Between September 1999 and January 2007, a total of 20 patients with HCC who had a few lesions, each 3 cm or less in diameter, and liver function of Child-Pugh class A or B were enrolled into our study. The patients were diagnosed with marked thrombocytopenia (<50 x 10(3)/mm(3)), or mild thrombocytopenia (<80 x 10(3)/mm(3)) with decreased prothrombin activity.
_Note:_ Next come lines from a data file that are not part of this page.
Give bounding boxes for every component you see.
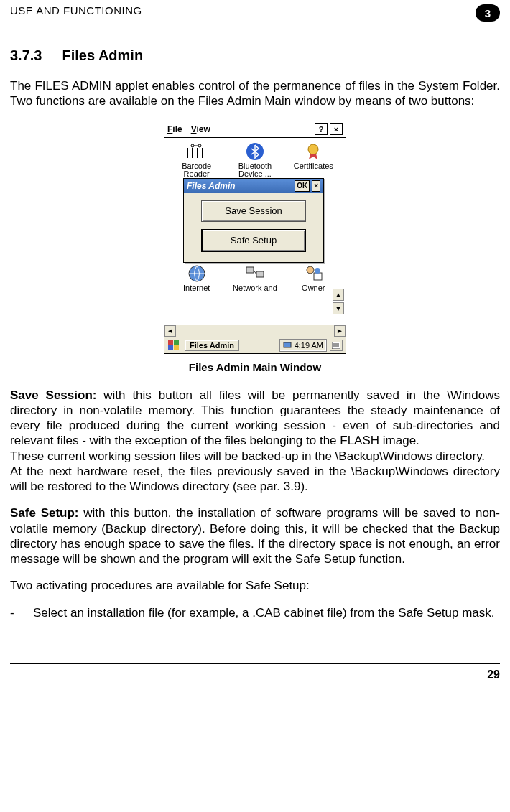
cp-bluetooth[interactable]: Bluetooth Device ... — [230, 141, 280, 179]
svg-rect-6 — [202, 148, 203, 158]
dialog-title-text: Files Admin — [187, 181, 236, 191]
tray-icon — [283, 340, 292, 350]
svg-point-20 — [315, 268, 320, 274]
icon-row-1: Barcode Reader Bluetooth Device ... Cert… — [167, 141, 343, 179]
save-session-paragraph: Save Session: with this button all files… — [10, 388, 500, 449]
save-session-text2: These current working session files will… — [10, 449, 500, 464]
svg-rect-22 — [174, 340, 179, 345]
section-number-badge: 3 — [476, 4, 500, 22]
help-button[interactable]: ? — [315, 123, 328, 135]
safe-setup-button[interactable]: Safe Setup — [201, 229, 306, 252]
scroll-down-icon[interactable]: ▼ — [333, 302, 344, 314]
svg-line-17 — [254, 270, 256, 274]
list-dash: - — [10, 605, 33, 620]
owner-icon — [302, 263, 325, 284]
svg-point-8 — [198, 144, 201, 147]
svg-rect-5 — [200, 148, 200, 158]
horizontal-scrollbar[interactable]: ◄ ► — [164, 325, 346, 337]
cp-network[interactable]: Network and — [230, 263, 280, 293]
start-button[interactable] — [167, 340, 180, 351]
clock-text: 4:19 AM — [295, 341, 323, 350]
safe-setup-label: Safe Setup: — [10, 506, 79, 520]
taskbar-task[interactable]: Files Admin — [185, 340, 239, 351]
icon-row-4: Internet Network and Owner — [167, 263, 343, 293]
svg-rect-23 — [168, 345, 173, 350]
page-header: USE AND FUNCTIONING 3 — [10, 0, 500, 22]
page-number: 29 — [10, 664, 500, 689]
list-text: Select an installation file (for example… — [33, 605, 495, 620]
menu-view[interactable]: View — [191, 124, 210, 134]
network-icon — [244, 263, 266, 284]
files-admin-dialog: Files Admin OK × Save Session Safe Setup — [183, 178, 324, 263]
svg-point-7 — [191, 144, 194, 147]
figure-caption: Files Admin Main Window — [10, 361, 500, 373]
cp-label: Barcode Reader — [172, 162, 222, 179]
cp-label: Certificates — [294, 162, 333, 171]
svg-rect-1 — [190, 148, 190, 158]
cp-internet[interactable]: Internet — [172, 263, 222, 293]
running-title: USE AND FUNCTIONING — [10, 4, 142, 17]
document-page: USE AND FUNCTIONING 3 3.7.3Files Admin T… — [0, 0, 510, 689]
dialog-ok-button[interactable]: OK — [295, 180, 310, 192]
vertical-scrollbar[interactable]: ▲ ▼ — [333, 289, 344, 316]
svg-rect-3 — [195, 148, 195, 158]
taskbar: Files Admin 4:19 AM — [164, 337, 346, 353]
section-number: 3.7.3 — [10, 47, 42, 63]
svg-rect-24 — [174, 345, 179, 350]
globe-icon — [185, 263, 208, 284]
svg-rect-19 — [314, 273, 322, 280]
menu-file[interactable]: File — [167, 124, 182, 134]
safe-setup-paragraph: Safe Setup: with this button, the instal… — [10, 505, 500, 566]
procedures-intro: Two activating procedures are available … — [10, 578, 500, 593]
sip-button[interactable] — [330, 340, 343, 351]
menubar: File View ? × — [164, 121, 346, 138]
system-tray[interactable]: 4:19 AM — [279, 339, 327, 352]
scroll-left-icon[interactable]: ◄ — [164, 325, 176, 337]
dialog-body: Save Session Safe Setup — [184, 193, 323, 262]
svg-rect-2 — [192, 148, 193, 158]
barcode-icon — [185, 141, 208, 162]
cp-owner[interactable]: Owner — [288, 263, 338, 293]
list-item-1: - Select an installation file (for examp… — [10, 605, 500, 620]
certificate-icon — [302, 141, 325, 162]
svg-rect-16 — [256, 271, 264, 277]
scroll-right-icon[interactable]: ► — [334, 325, 346, 337]
cp-label: Internet — [183, 284, 210, 293]
svg-rect-4 — [197, 148, 198, 158]
cp-barcode-reader[interactable]: Barcode Reader — [172, 141, 222, 179]
figure-container: File View ? × Barcode Reader — [10, 121, 500, 354]
cp-label: Owner — [302, 284, 325, 293]
dialog-titlebar: Files Admin OK × — [184, 179, 323, 193]
section-heading: 3.7.3Files Admin — [10, 47, 500, 64]
close-button[interactable]: × — [330, 123, 343, 135]
save-session-label: Save Session: — [10, 388, 96, 402]
svg-rect-25 — [284, 342, 291, 347]
cp-label: Network and — [233, 284, 277, 293]
save-session-text3: At the next hardware reset, the files pr… — [10, 464, 500, 495]
dialog-close-button[interactable]: × — [312, 180, 320, 192]
svg-rect-21 — [168, 340, 173, 345]
safe-setup-text1: with this button, the installation of so… — [10, 506, 500, 566]
control-panel-grid: Barcode Reader Bluetooth Device ... Cert… — [164, 138, 346, 325]
section-title: Files Admin — [62, 47, 143, 63]
svg-rect-0 — [187, 148, 188, 158]
cp-label: Bluetooth Device ... — [230, 162, 280, 179]
svg-point-11 — [308, 144, 318, 154]
cp-certificates[interactable]: Certificates — [288, 141, 338, 179]
bluetooth-icon — [244, 141, 266, 162]
svg-rect-15 — [246, 267, 254, 273]
save-session-button[interactable]: Save Session — [201, 200, 306, 222]
intro-paragraph: The FILES ADMIN applet enables control o… — [10, 78, 500, 109]
screenshot-figure: File View ? × Barcode Reader — [164, 121, 346, 354]
scroll-up-icon[interactable]: ▲ — [333, 289, 344, 301]
svg-point-18 — [307, 266, 314, 274]
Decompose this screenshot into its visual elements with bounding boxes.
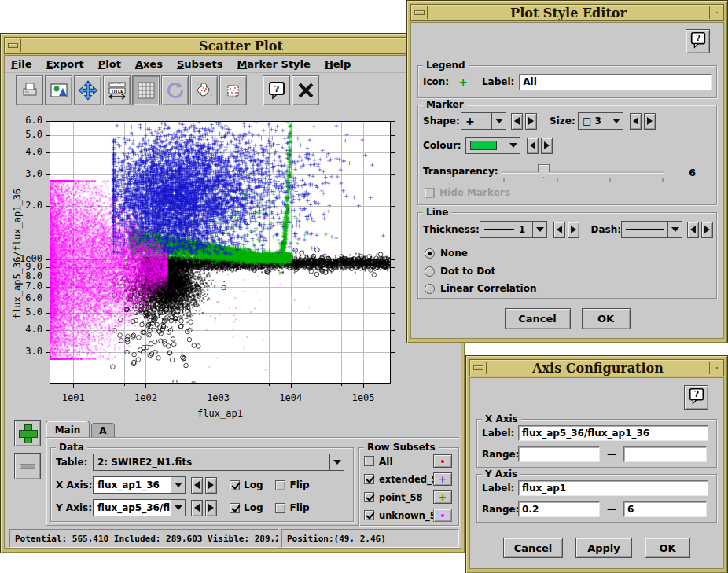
help-button[interactable]: ? (686, 29, 710, 53)
blob-subset-button[interactable] (190, 75, 218, 105)
replot-button[interactable] (161, 75, 189, 105)
cancel-button[interactable]: Cancel (505, 308, 571, 329)
legend-label-field[interactable]: All (519, 74, 712, 90)
colour-next-button[interactable] (541, 138, 553, 154)
shape-combo[interactable]: + (461, 112, 506, 130)
combo-arrow-icon[interactable] (491, 113, 506, 129)
line-preview (484, 229, 514, 230)
x-axis-prev-button[interactable] (191, 477, 203, 494)
axis-labels-button[interactable]: TITLE (103, 75, 131, 105)
minimize-button[interactable] (412, 6, 428, 19)
hide-markers-checkbox[interactable] (425, 188, 435, 198)
add-dataset-button[interactable] (14, 420, 41, 446)
y-range-min-field[interactable]: 0.2 (518, 501, 600, 517)
axis-config-titlebar[interactable]: Axis Configuration (469, 359, 724, 376)
shape-next-button[interactable] (525, 113, 537, 130)
subset-unknown-checkbox[interactable] (364, 510, 374, 520)
close-button[interactable] (292, 75, 319, 105)
menu-help[interactable]: Help (325, 58, 351, 70)
box-subset-button[interactable] (219, 75, 247, 105)
apply-button[interactable]: Apply (575, 538, 632, 558)
transparency-slider-track[interactable] (502, 171, 664, 174)
grid-toggle-button[interactable] (132, 75, 160, 105)
combo-arrow-icon[interactable] (171, 477, 185, 493)
menubar: File Export Plot Axes Subsets Marker Sty… (5, 56, 461, 73)
resize-plot-button[interactable] (74, 75, 101, 105)
line-linear-correlation-radio[interactable] (425, 284, 435, 294)
y-axis-combo[interactable]: flux_ap5_36/flux (93, 499, 186, 516)
subset-point-style-button[interactable]: + (433, 490, 452, 504)
subset-point-checkbox[interactable] (364, 492, 374, 502)
y-axis-prev-button[interactable] (191, 500, 203, 516)
thickness-combo[interactable]: 1 (480, 221, 548, 238)
y-log-checkbox[interactable] (230, 503, 240, 513)
print-button[interactable] (16, 75, 43, 105)
size-combo[interactable]: □ 3 (578, 112, 623, 130)
plot-canvas[interactable] (46, 117, 395, 388)
minimize-button[interactable] (6, 39, 21, 52)
subset-unknown-style-button[interactable] (433, 509, 452, 522)
x-axis-combo[interactable]: flux_ap1_36 (93, 476, 186, 494)
remove-dataset-button[interactable] (14, 453, 41, 479)
ok-button[interactable]: OK (645, 538, 690, 558)
menu-marker-style[interactable]: Marker Style (237, 58, 311, 70)
corner-handle[interactable] (709, 362, 723, 374)
minimize-button[interactable] (471, 362, 487, 374)
y-label-field[interactable]: flux_ap1 (518, 480, 708, 496)
thickness-label: Thickness: (423, 224, 480, 235)
colour-combo[interactable] (465, 137, 520, 154)
x-label-field[interactable]: flux_ap5_36/flux_ap1_36 (518, 425, 708, 441)
subset-extended-checkbox[interactable] (364, 474, 374, 484)
combo-arrow-icon[interactable] (506, 138, 520, 153)
dash-next-button[interactable] (701, 222, 713, 238)
menu-subsets[interactable]: Subsets (177, 58, 222, 70)
table-combo[interactable]: 2: SWIRE2_N1.fits (93, 454, 344, 471)
x-range-min-field[interactable] (518, 446, 600, 462)
dash-prev-button[interactable] (687, 222, 699, 238)
help-button[interactable]: ? (684, 385, 708, 410)
ok-button[interactable]: OK (582, 308, 631, 329)
dialog-buttons: Cancel OK (411, 308, 723, 329)
export-image-button[interactable] (45, 75, 72, 105)
menu-export[interactable]: Export (46, 58, 84, 70)
x-log-checkbox[interactable] (230, 480, 240, 490)
transparency-value: 6 (689, 167, 696, 178)
y-tick-label: 3.0 (9, 346, 42, 357)
y-flip-checkbox[interactable] (275, 503, 285, 513)
subset-all-style-button[interactable] (433, 454, 452, 468)
scatter-window-titlebar[interactable]: Scatter Plot (4, 37, 461, 54)
size-prev-button[interactable] (630, 113, 642, 130)
window-title: Axis Configuration (487, 361, 709, 376)
shape-prev-button[interactable] (511, 113, 523, 130)
size-next-button[interactable] (644, 113, 656, 130)
combo-arrow-icon[interactable] (171, 500, 185, 516)
y-range-max-field[interactable]: 6 (623, 501, 707, 517)
line-none-radio[interactable] (425, 248, 435, 259)
menu-file[interactable]: File (11, 58, 32, 70)
dash-combo[interactable] (621, 221, 682, 238)
x-axis-next-button[interactable] (205, 477, 217, 494)
menu-axes[interactable]: Axes (135, 58, 163, 70)
thickness-next-button[interactable] (568, 222, 579, 238)
tab-a[interactable]: A (91, 423, 115, 438)
box-subset-icon (223, 80, 244, 101)
x-range-max-field[interactable] (623, 446, 707, 462)
combo-arrow-icon[interactable] (609, 113, 623, 129)
subset-all-checkbox[interactable] (364, 456, 374, 466)
tab-main[interactable]: Main (46, 421, 90, 438)
colour-prev-button[interactable] (527, 138, 539, 154)
subset-extended-style-button[interactable]: + (433, 472, 452, 486)
y-axis-label: Y Axis: (56, 502, 93, 513)
thickness-prev-button[interactable] (553, 222, 565, 238)
combo-arrow-icon[interactable] (532, 222, 546, 237)
cancel-button[interactable]: Cancel (503, 538, 563, 558)
y-axis-next-button[interactable] (205, 500, 217, 516)
line-dot-to-dot-radio[interactable] (425, 266, 435, 277)
menu-plot[interactable]: Plot (98, 58, 121, 70)
combo-arrow-icon[interactable] (667, 222, 682, 237)
combo-arrow-icon[interactable] (329, 454, 344, 470)
corner-handle[interactable] (709, 6, 723, 19)
help-button[interactable]: ? (263, 75, 290, 105)
style-editor-titlebar[interactable]: Plot Style Editor (410, 4, 724, 21)
x-flip-checkbox[interactable] (275, 480, 285, 490)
They were treated once or twice with PSE. RFA was given as a follow-up treatment 2 weeks after final PSE. The primary endpoint was a platelet-count increase and improvement of prothrombin activity, and the secondary endpoint was the initiation of RFA.

RESULTS

PSE was performed successfully in 19 patients (95%). Two weeks after final PSE, platelet counts increased significantly (38 +/- 14 x 10(3)/mm(3) vs. 97 +/- 43 x 10(3)/mm(3); P < 0.0001), and prothrombin activity improved significantly (59.3 +/- 19.8% vs. 65.2 +/- 17.9%; P < 0.0001). No patients had major complications during the PSE procedure. The secondary endpoint was achieved in 18 of 19 patients (94.7%). The mean overall survival was 2257 days (95% confidence interval; range, 1659-2855 days). The Kaplan-Meier cumulative survival rate was estimated to be 61.9% at 5 years.

CONCLUSIONS

PSE is a safe and effective treatment for thrombocytopenia and has adjuvant therapeutic benefits for the therapy of HCC.

摘要

目的

部分脾脏栓塞术(PSE)是一种非手术治疗方法,用于治疗脾功能亢进。本研究旨在评估 PSE 联合射频消融(RFA)治疗伴有血小板减少症的肝细胞癌(HCC)患者的治疗效果。

方法

1999 年 9 月至 2007 年 1 月,共纳入 20 例 HCC 患者,这些患者有少数直径 3cm 或以下的病灶,肝功能为 Child-Pugh 分级 A 或 B。这些患者被诊断为明显血小板减少症(<50×103/mm3),或伴有凝血酶原活动度降低的轻度血小板减少症(<80×103/mm3)。这些患者接受了 1 次或 2 次 PSE 治疗。PSE 治疗结束后 2 周行 RFA 治疗。主要终点是血小板计数增加和凝血酶原活性改善,次要终点是 RFA 的启动。

结果

19 例(95%)患者成功完成了 PSE。PSE 治疗结束后 2 周,血小板计数显著增加(38±14×103/mm3 比 97±43×103/mm3;P<0.0001),凝血酶原活性显著改善(59.3±19.8%比 65.2±17.9%;P<0.0001)。PSE 过程中无患者发生严重并发症。19 例患者中有 18 例(94.7%)达到了次要终点。总的中位生存时间为 2257 天(95%可信区间;范围,1659-2855 天)。Kaplan-Meier 累积生存率估计为 5 年时 61.9%。

结论

PSE 是治疗血小板减少症的一种安全有效的方法,对 HCC 的治疗具有辅助治疗作用。